EXERCISE
For the listing that follows, give again exactly the lines from the one with "de prepararse para la nueva ley de" to the one with "contacto@estadodiario.com", including both.

WORKING DATA
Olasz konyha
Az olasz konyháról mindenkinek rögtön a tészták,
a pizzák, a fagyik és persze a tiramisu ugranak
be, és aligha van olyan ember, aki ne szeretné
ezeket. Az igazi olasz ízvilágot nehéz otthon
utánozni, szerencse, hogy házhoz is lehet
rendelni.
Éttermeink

...

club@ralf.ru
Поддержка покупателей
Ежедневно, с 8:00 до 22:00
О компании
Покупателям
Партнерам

---

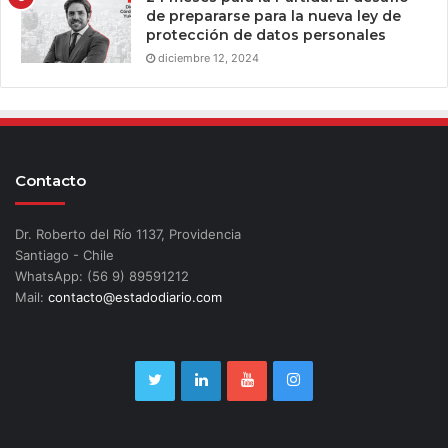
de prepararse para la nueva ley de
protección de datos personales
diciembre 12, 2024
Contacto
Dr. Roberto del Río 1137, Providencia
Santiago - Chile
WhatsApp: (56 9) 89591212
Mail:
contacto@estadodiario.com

EXERCISE RESULT
de prepararse para la nueva ley de
protección de datos personales
diciembre 12, 2024
Contacto
Dr. Roberto del Río 1137, Providencia
Santiago - Chile
WhatsApp: (56 9) 89591212
Mail:
contacto@estadodiario.com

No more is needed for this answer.